My understanding is that the relative income hypothesis is especially relevant
for understanding differences WITHIN nations as well as between them. While I
tend towards a materialist argument by which greater incidence of poverty would
be related to greater drug use, the Kawachi, Kennedy, Wilkinson argument is
that people who really aren't poor -- by vitue of comparisons with others --
suffer feelings of shame, envy and stress. The social comparison process --
also accompanied by weakening social cohesion -- leads to maladpative behaviours
such as drug use. This may especially be the case in places like the USA (and
the UK?) The weight of evidence suggests that if the relative income hypothesis
has validity it more likely does so in its attempts to explain issues WITHIN
nations rather than BETWEEN nations.
dr
The idea 'that drug problems may be much more of a function of inequalities
within societies rather than any absolute measures of poverty' is based on a
misunderstanding of the relative income hypothesis, which seeks to explain
why health outcomes vary between (relatively wealthy) countries, not why
some people within a country have worse health than others. There is an
extremely steep social 'gradient' in drug misuse within countries which
suggests that poverty and deprivation are closely associated with the more
harmful forms of drug misuse.

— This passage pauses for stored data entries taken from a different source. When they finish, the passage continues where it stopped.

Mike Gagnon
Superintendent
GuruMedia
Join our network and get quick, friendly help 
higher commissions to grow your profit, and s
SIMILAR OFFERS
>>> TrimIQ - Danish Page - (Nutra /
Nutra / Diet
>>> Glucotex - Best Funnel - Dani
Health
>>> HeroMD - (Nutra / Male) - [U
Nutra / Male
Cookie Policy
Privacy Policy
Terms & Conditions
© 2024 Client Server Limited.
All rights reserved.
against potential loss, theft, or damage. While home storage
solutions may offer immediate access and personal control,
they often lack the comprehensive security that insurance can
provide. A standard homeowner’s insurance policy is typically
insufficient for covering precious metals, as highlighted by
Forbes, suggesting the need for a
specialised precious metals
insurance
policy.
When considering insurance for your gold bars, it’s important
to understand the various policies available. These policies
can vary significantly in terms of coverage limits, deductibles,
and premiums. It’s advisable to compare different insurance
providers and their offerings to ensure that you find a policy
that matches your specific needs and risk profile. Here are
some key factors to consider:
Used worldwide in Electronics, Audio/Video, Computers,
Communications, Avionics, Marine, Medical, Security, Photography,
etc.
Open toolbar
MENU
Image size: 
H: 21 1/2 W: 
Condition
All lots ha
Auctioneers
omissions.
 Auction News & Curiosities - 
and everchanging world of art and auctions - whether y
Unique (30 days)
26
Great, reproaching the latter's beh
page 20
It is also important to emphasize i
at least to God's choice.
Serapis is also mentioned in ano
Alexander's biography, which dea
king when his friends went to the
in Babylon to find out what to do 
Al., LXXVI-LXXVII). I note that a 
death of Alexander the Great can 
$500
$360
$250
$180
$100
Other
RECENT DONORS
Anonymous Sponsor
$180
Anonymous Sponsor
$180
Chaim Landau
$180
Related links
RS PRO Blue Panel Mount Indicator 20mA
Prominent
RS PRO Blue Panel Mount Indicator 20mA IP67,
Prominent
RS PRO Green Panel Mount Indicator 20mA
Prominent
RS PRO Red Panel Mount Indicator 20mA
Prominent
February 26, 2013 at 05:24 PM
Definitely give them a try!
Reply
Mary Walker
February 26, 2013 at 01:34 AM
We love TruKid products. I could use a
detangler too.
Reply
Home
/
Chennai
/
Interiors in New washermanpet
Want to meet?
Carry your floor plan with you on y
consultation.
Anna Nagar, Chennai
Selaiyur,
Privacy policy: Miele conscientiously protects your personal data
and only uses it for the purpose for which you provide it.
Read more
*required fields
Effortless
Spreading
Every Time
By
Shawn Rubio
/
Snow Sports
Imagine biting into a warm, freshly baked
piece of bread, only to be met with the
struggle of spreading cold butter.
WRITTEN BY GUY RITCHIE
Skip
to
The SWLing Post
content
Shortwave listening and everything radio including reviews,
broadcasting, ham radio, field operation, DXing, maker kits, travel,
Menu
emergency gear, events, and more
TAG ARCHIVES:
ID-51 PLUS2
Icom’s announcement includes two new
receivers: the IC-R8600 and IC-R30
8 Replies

A study in Greater Glasgow, for example, found
that although there were few differences between affluent and deprived areas
in the proportions of young people who had tried drugs, the most deprived
areas of the city had a rate of emergency hospital admission 30 times higher
than the most affluent. An aggregate-level association between income
inequality and drug misuse does not explain why deprived areas or
individuals are more likely to suffer drug-related harm than affluent ones,
and may reflect higher rates of poverty in more unequal places rather than
the corrosive effects on inequality on the social fabric.